2023年のスタートアップシーンや投資環境はどのように変化すると予想しますか。
Web3.0は、FTX破産の余波や不透明な部分も多く不安が広がっている反面、岸田政権が成長戦略に取り入れていたり、予算枠を持つ大企業も増えたり、これまでのWeb3.0への投資ファンドの勃興などを鑑みると、引き続き注目の領域ではないでしょうか。また、マーケットの冷え込みの中で、企業が買収しやすくなるような減税措置などの制度改革によって、M&Aの増加も後押しされるのではないかと思います。「スタートアップ育成5か年計画」にもいくつか施策はありますが、未上場企業のファイナンスがもう少し多様性を増すのではないかと思います。

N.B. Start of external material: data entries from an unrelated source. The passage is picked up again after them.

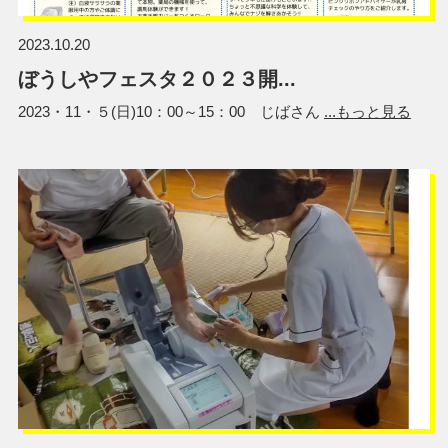
2023.10.20
ぼうしやフェスタ２０２３開...
2023・11・５(日)10：00～15：00 じばさん
...もっと見る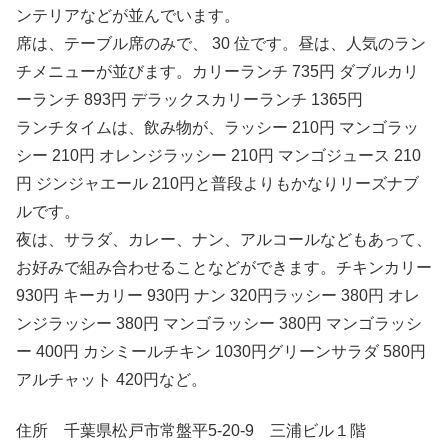
ンテリアなどが並んでいます。
席は、テーブル席のみで、 30 位です。昼は、人気のラン
チメニューが並びます。カリーランチ 735円 ダブルカリ
ーランチ 893円 デラックスカリーランチ 1365円
ランチタイムは、飲み物が、ラッシー 210円 マンゴラッ
シー 210円 オレンジラッシー 210円 マンゴジュース 210
円 ジンジャエール 210円と普段よりもかなりリーズナブ
ルです。
夜は、サラダ、カレー、ナン、アルコールなどもあって、
お好みで組み合わせることなどができます。チキンカリー
930円 キーカリー 930円 ナン 320円ラッシー 380円 オレ
ンジラッシー 380円 マンゴラッシー 380円 マンゴラッシ
ー 400円 カシミールチキン 1030円グリーンサラダ 580円
アルチャット 420円など。
住所 千葉県松戸市常盤平5-20-9 三浦ビル１階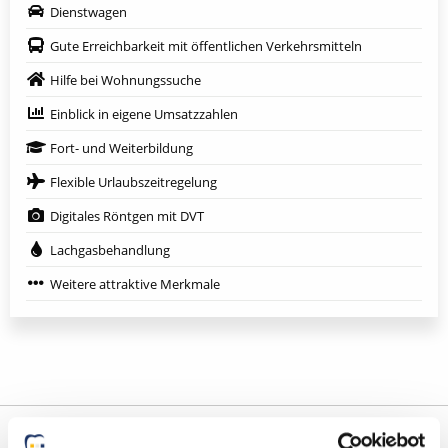
Dienstwagen
Gute Erreichbarkeit mit öffentlichen Verkehrsmitteln
Hilfe bei Wohnungssuche
Einblick in eigene Umsatzzahlen
Fort- und Weiterbildung
Flexible Urlaubszeitregelung
Digitales Röntgen mit DVT
Lachgasbehandlung
Weitere attraktive Merkmale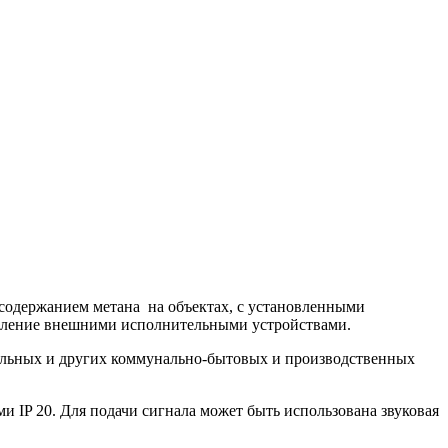
содержанием метана на объектах, с установленными
авление внешними исполнительными устройствами.
отельных и других коммунально-бытовых и производственных
и IP 20. Для подачи сигнала может быть использована звуковая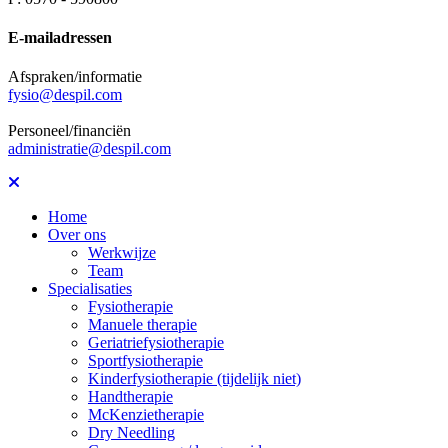
E-mailadressen
Afspraken/informatie
fysio@despil.com
Personeel/financiën
administratie@despil.com
Home
Over ons
Werkwijze
Team
Specialisaties
Fysiotherapie
Manuele therapie
Geriatriefysiotherapie
Sportfysiotherapie
Kinderfysiotherapie (tijdelijk niet)
Handtherapie
McKenzietherapie
Dry Needling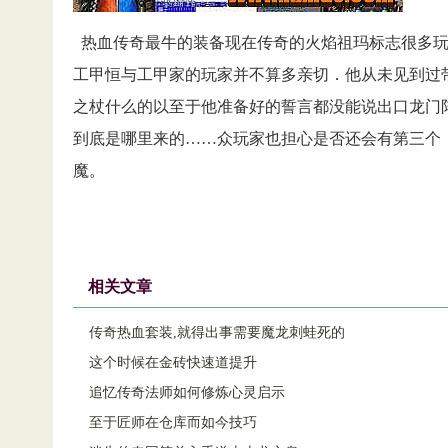
热血传奇最牛的装备现在传奇的火焰祖玛标志很多玩
工甲恒与工甲家的玩家并不算多亲切．他从未见到过带
之杖什么的以至于他准备好的誓言都没能说出口龙门
到底是哪里来的……众玩家也担心是否还会有第三个，新
魔。
相关文章
传奇热血套装,就得出事需要魔龙刺蛙死的
这个时候在金砖快速道提升
追忆传奇法师如何修炼心灵启示
至于匠师在仓库而如今技巧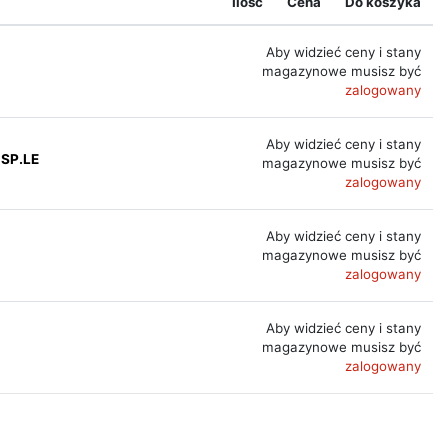
Ilość
Cena
Do koszyka
Aby widzieć ceny i stany
magazynowe musisz być
zalogowany
Aby widzieć ceny i stany
 SP.LE
magazynowe musisz być
zalogowany
Aby widzieć ceny i stany
magazynowe musisz być
zalogowany
Aby widzieć ceny i stany
magazynowe musisz być
zalogowany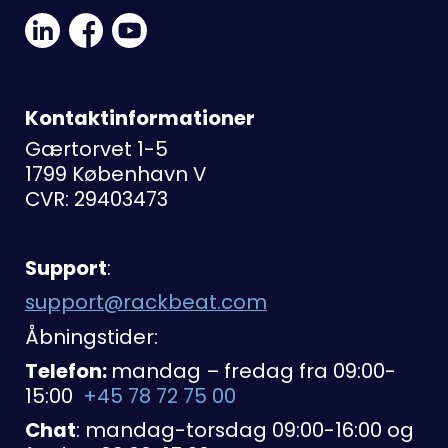
Linkedin
Facebook
Youtube
Social
Social
Link
Link
Link
Kontaktinformationer
Gærtorvet 1-5
1799 København V
CVR: 29403473
Support
:
support@rackbeat.com
Åbningstider:
Telefon:
mandag – fredag fra 09:00-
15:00
+45 78 72 75 00
Chat
: mandag-torsdag 09:00-16:00 og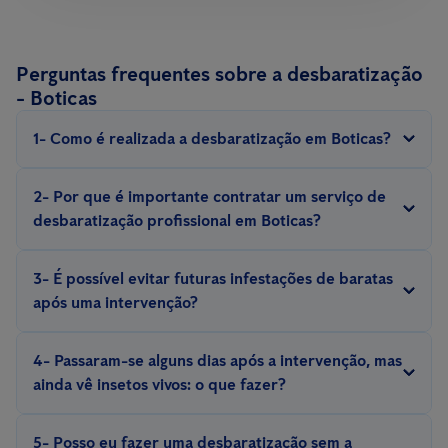
Perguntas frequentes sobre a desbaratização
- Boticas
1- Como é realizada a desbaratização em Boticas?
A desbaratização é realizada com métodos e equipamentos
2- Por que é importante contratar um serviço de
especializados, com iscos, armadilhas, repelentes, inseticidas,
desbaratização profissional em Boticas?
escolhidos de acordo com a espécie de barata e situação.
Eliminar uma infestação de baratas exige experiência. Somente
3- É possível evitar futuras infestações de baratas
um técnico experiente conhece o comportamento e a biologia
após uma intervenção?
desses insetos e pode aplicar medidas eficazes de controlo e
Sim, é possível evitar futuras infestações com a implementação
prevenção.
4- Passaram-se alguns dias após a intervenção, mas
de medidas preventivas, como a adequada manutenção do
ainda vê insetos vivos: o que fazer?
espaço, vigilância constante por meio de
sistemas de controlo
Para uma correta desinfeção de baratas, são recomendadas
digital de pragas, como o Smart Sense
ou soluções tradicionais
5- Posso eu fazer uma desbaratização sem a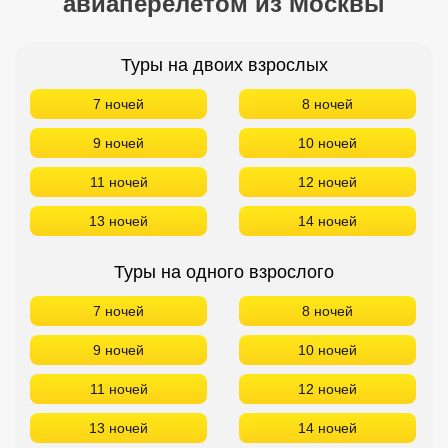
авиаперелетом из Москвы
Туры на двоих взрослых
7 ночей
8 ночей
9 ночей
10 ночей
11 ночей
12 ночей
13 ночей
14 ночей
Туры на одного взрослого
7 ночей
8 ночей
9 ночей
10 ночей
11 ночей
12 ночей
13 ночей
14 ночей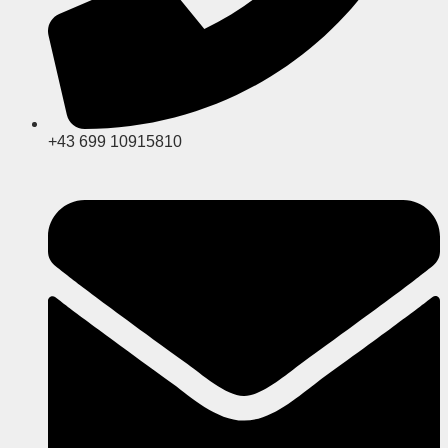
+43 699 10915810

2023年に注目する・盛り上がると考える領域、テーマ、テクノロジー、プロダクトなどを教えてください。
・組み込み型金融
これまでにも銀行がAPIを開放するなどの動きはありますが、法改正により「金融サービス仲介業」が創設され、事業者が以前にも増して気軽にFintechを扱えるようになってきています。2023年は給与のデジタル払い解禁もあり、スタートアップはさらに自由に、自社サービスで金銭の取り扱いができるようになるのではないかと思います。
・インバウンド
新型コロナウイルスの落ち着きと円安の影響もあり、少しずつインバウンドが戻ってきているように感じますが、数字をみるとパンデミック前と比べてまだまだの水準です。2023年、ここがもう少し回復することを期待しています。
・ウェルビーイングな働き方・働くことの自由化
コロナ禍が落ち着いたからといってオフィス勤務へ100%回帰するかというと決してそうではなく、“個人レベルの働きやすさ”=“生産性”と考えると、リモートワークやワーケーションなど、場所の自由度がある働き方は続いていくと思います。その上で、政府が旗を振ってジョブ型雇用への転換、個人のリスキリング支援などに取り組んでいることや、Web3.0によって新しい仕事が創出されたりすることから、“自分らしい働き方”の自由度がさらに高まると考えています。
・AIの社会浸透
0→1をつくるAIがビジネス・事業で幅広く一定の実用性をもって溶け込みはじめる萌芽を感じます。事業のコンテンツ生成やUI/UX、マーケティングや対カスタマーへのファンクションなど、toB・toCともに抜本的な転換の年になるかなと想像しています。
2023年に注目すべきスタートアップについて教えてください。投資先の場合は、その点を明示してください。
・Plusbase
投資先です。Plusbaseは看護師・ナース向けのサービスですが、人を救う職業にもかかわらず業務の負荷が重すぎたり、DXされていない領域の1つでもあります。前述の通り、働くことが自由化されていく中で、人を救う人が救われる社会を創るために注目しています。
・プロタゴニスト
投資先です。Web3.0・ブロックチェーン技術の革新やDAOなどの分散型の組織において、新しい仕事や新しいロール・役割もさらに創出されていくと考えています。Web3.0人材の育成や大企業やDAOなど、人材需要にしっかり応えていくプロタゴニストもこれから伸びるスタートアップだと思います。